The AT has been one of the most studied of all physiological variables [1–4]. In human studies, the interest of researchers has ranged from its better comprehension [5, 6] to its use in medicine [7–9] and training [9–11].
The term ‘anaerobic threshold’ was coined by Wasserman and McIlroy  when using the respiratory exchange ratio (RER) to detect the beginning of anaerobic metabolism in patients with heart problems performing stress tests . Later, Wasserman et al.  defined the AT as: 1) a non-linear increase in ventilation (Ve), 2) a non-linear increase in the elimination of CO2 (VCO2), 3) an increase in the end-tidal partial pressure of O2 during a series of breaths (PetO2) with no corresponding drop in the end-tidal partial pressure of CO2 (PetCO2), and 4) an increase in the RER with work load (all during an incremental exercise test) .
Skinner and McLellan  constructed the triphasic model (Figure 1), which uses gaseous exchange (breathing) variables and which distinguishes two thresholds: ventilatory threshold 1 (VT1) and ventilatory threshold 2 (VT2). According to these authors, VT2 is related to AT, since both are reached at the same time. Unfortunately, in the literature, VT2 is known by different names (Table 1), which has led to much confusion.
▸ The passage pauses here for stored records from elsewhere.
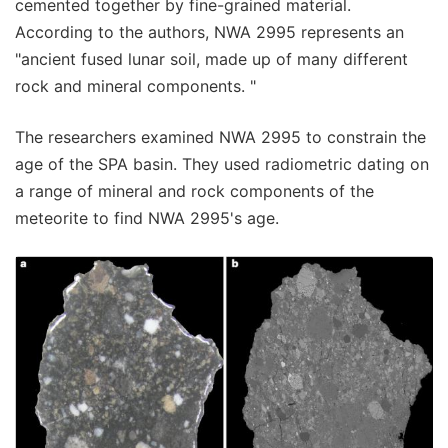
cemented together by fine-grained material.
According to the authors, NWA 2995 represents an
"ancient fused lunar soil, made up of many different
rock and mineral components. "
The researchers examined NWA 2995 to constrain the
age of the SPA basin. They used radiometric dating on
a range of mineral and rock components of the
meteorite to find NWA 2995's age.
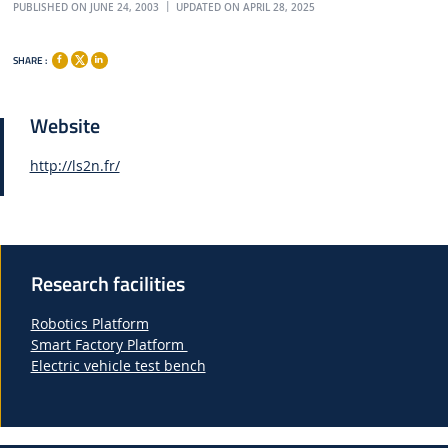
PUBLISHED ON JUNE 24, 2003
UPDATED ON APRIL 28, 2025
SHARE :
Website
http://ls2n.fr/
Research facilities
Robotics Platform
Smart Factory Platform
Electric vehicle test bench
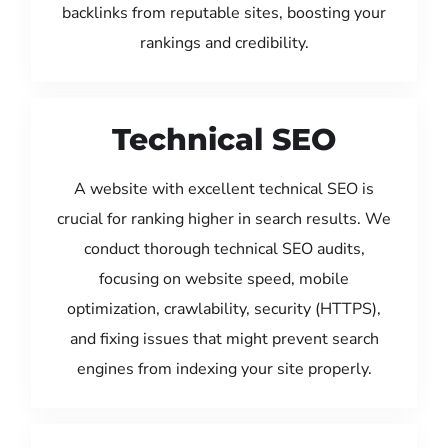
backlinks from reputable sites, boosting your
rankings and credibility.
Technical SEO
A website with excellent technical SEO is
crucial for ranking higher in search results. We
conduct thorough technical SEO audits,
focusing on website speed, mobile
optimization, crawlability, security (HTTPS),
and fixing issues that might prevent search
engines from indexing your site properly.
Moreover, the definition of this phenomenon is clearly controversial as many different methodologies have been proposed to determine the AT.
The VT2 is likely reached at the same time as the anaerobic lactate threshold (LT). The LT is the moment at which, during an incremental stress test, the plasma concentration of lactate increases above resting value. The intense and ongoing debate about this threshold is mainly based on terminology and/or the physiological background of LT concepts . Thus, the AT, VT2 and LT are all supposed to be reached at the same time. However, debate still surrounds the exact relationship between VT2 and LT .
On the other hand, the mechanisms that regulate ventilation during exercise are not entirely understood ; the use of VT2 for the determination of AT, may, therefore, not be entirely reliable. Many authors therefore propose the use of other markers to determine the moment at with the AT is reached. For example, Davis et al.  proposed the determination of this point via the increase in plasma catecholamines (ATcatecholamines) during an incremental exercise test. Yet others have proposed determining the electromyographic threshold (ATEMG) . Others still have proposed measuring the concentration of salivary amylase (ATsaliva) ; it is proposed that when the AT is reached, a change in the concentration of this enzyme becomes noticeable. Conconi et al.  proposed that a change in slope of the relationship between heart rate (HR) and exercise intensity (ATConconi) be used as a marker of AT, although this remains controversial and several authors concluded that most haemodynamic variables, including HR, are unsuitable for indirect assessment of the AT .
The present work discusses the physiological responses made to exercise - the measurement of which indicates the point at which the AT is reached - and how these responses might be controlled by the central nervous system (CNS) (Figure 2). Many questions remain as to how the CNS coordinates responses to the AT having been reached. What type of information is processed by the CNS in order for it to respond? How is this information analysed?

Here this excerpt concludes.